Points on the spectrum

One of the biggest challenges in effectively treating any disorder is, of course, understanding the nature of the disorder. The challenges in treating autism are further exacerbated by the broad spectrum on which it presents. What works on one “end” of the spectrum may not work on the other.

Myomancy: Different Types of Autism: Complex and Essential pointed me to recent research (.pdf file) from Dr. Judith Miles and others at the University of Missouri (Columbia) Autism Center that defines two points on the spectrum – Complex Autism and Essential Autism. From the paper abstract [emphasis is mine]:

Heterogeneity within the autism diagnosis obscures the genetic basis of the disorder and impedes our ability to develop effective treatments. We found that by using two readily available tests, autism can be divided into two subgroups, ‘‘essential autism’’ and ‘‘complex autism,’’ with different outcomes and recurrence risks. Complex autism consists of individuals in whom there is evidence of some abnormality of early morphogenesis, manifested by either significant dysmorphology or microcephaly. The remainder have ‘‘essential autism.’’ Separating essential from complex autism should be the first diagnostic step for children with autism spectrum disorders as it allows better prognostication and counseling. Definition of more homogeneous populations should increase power of research analyses.

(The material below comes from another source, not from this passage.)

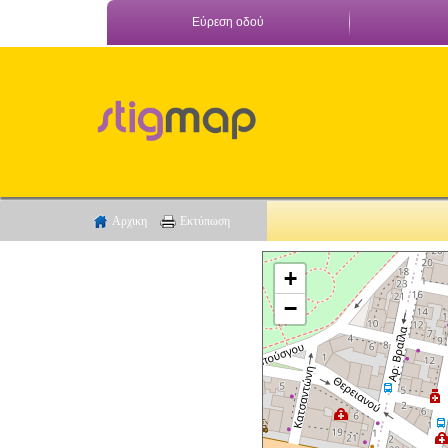
Εύρεση οδού
Αρχικη
Εκτύπωση
+
−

The paper goes into quite a bit of detail (including all the good statistical analysis ;-), and I’ll be the first to admit I had to look up a few of the terms they use (my favorite – etiology), but it is very interesting reading. A lot to think about, and an extensive list of references to follow up with.

On a somewhat related note is Study: No vaccine, autism tie, a news story I found via Google News that discusses Dr. Miles’ findings that there is no connection between vaccinations and autism in children (as I’m sure you gathered from the title of the story). According to the story, Dr. Miles is currently conducting research into the effects of thimerosol during pregnancy.

The study involved women with a certain condition who must receive Rh immune globulin shots during pregnancy. Those women are exposed to thimerosal since it is an ingredient in the injections they receive. “We conclude that there is no indication that pregnancies resulting in children with autism were more likely to be complicated by Rh immune globulin/thimerosal exposure,” Miles said.


The article in the Rocky Mountain News I mentioned above was a bit light on details and left me curious about Dr. Miles’ actual research on the subject. While a quick Google search didn’t turn up anything on that front, I found an overview of autism written by Dr. Miles on Gene Tests, a “publicly funded medical genetics information resource developed for physicians, other healthcare providers, and researchers, available at no cost to all interested persons.”

The overview is quite detailed, though it does give a broadbrush discussion of causes. All in all, though, worthwhile.